**** Data shown

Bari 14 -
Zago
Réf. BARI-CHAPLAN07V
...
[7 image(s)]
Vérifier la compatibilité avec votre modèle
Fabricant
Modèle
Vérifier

********
**** Data shown

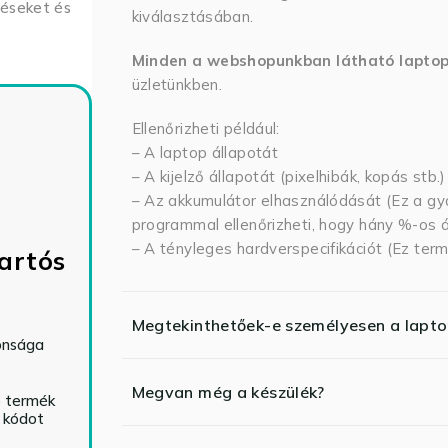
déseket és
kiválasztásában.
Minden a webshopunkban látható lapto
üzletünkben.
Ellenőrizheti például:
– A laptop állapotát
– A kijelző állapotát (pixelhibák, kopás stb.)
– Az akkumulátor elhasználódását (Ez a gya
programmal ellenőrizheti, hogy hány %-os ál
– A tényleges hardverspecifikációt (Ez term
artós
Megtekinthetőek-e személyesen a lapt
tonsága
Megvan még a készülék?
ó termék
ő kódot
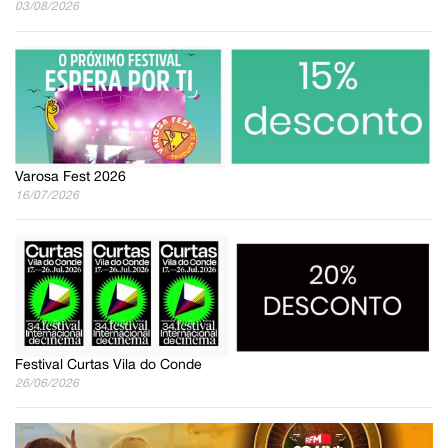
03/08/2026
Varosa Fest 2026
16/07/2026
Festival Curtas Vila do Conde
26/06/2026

********
**** Data shown

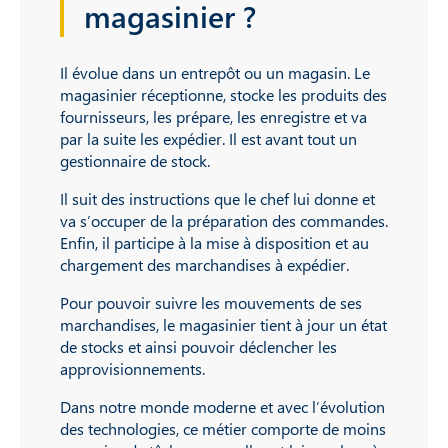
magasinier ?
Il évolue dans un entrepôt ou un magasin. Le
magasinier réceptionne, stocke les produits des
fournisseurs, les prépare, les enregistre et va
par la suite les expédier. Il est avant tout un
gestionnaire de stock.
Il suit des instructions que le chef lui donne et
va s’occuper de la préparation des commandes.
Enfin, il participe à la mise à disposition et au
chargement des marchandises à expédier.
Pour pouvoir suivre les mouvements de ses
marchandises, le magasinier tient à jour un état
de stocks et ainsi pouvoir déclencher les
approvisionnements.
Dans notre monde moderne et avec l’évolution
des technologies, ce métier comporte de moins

********

(Problem) Looking at the entries above, work out how many lines contain "Vérifier", then reply with that number and no other words.

(Task solution) 2